The International Herald Tribune‘s art maven, Souren Melikian, gives a lusty and enthusiastic tour of TEFAF Maastricht’s myriad charms and delights.
The soaring fortunes of Surrealism over the last decade have not left many major paintings by leading artists of the movement lying undetected in dark corners — Max Ernst least of all after the remarkable retrospective of the artist’s oeuvre held at the Metropolitan Museum of Art in 2005 (IHT, April 16, 2005). Yet a “Landscape with Seashells,” signed by the master around 1927-28 remained unrecorded in a Paris collection which it entered shortly after its completion. It now hangs here, on the stand of the Galerie Berès of Paris, amidst a host of little-known Cubist works.

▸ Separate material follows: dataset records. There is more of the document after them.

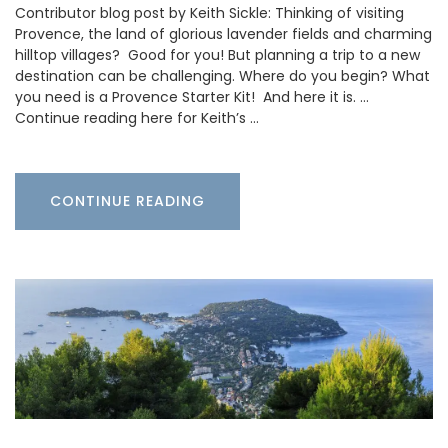
Contributor blog post by Keith Sickle: Thinking of visiting
Provence, the land of glorious lavender fields and charming
hilltop villages? Good for you! But planning a trip to a new
destination can be challenging. Where do you begin? What
you need is a Provence Starter Kit! And here it is. …
Continue reading here for Keith’s …
CONTINUE READING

Next door, Jacques de la Béraudière of Geneva shows one of the finest pictures of the Paris school of Expressionist Abstractionism. This is a 1962 composition by Pierre Soulages — black bars at a slant, suggestive of wooden planks, cut across a blue and white ground. Further away, at Salis-Vertes of Salzburg, Austria, one of Maurice de Vlaminck’s great Fauve pictures dating from 1906 has turned up after a long absence from the market. In an unusually classical, well-constructed composition of an Île-de-France landscape, bold strokes of green, blue, white and green, and touches of bright carmine red, make the picture sing.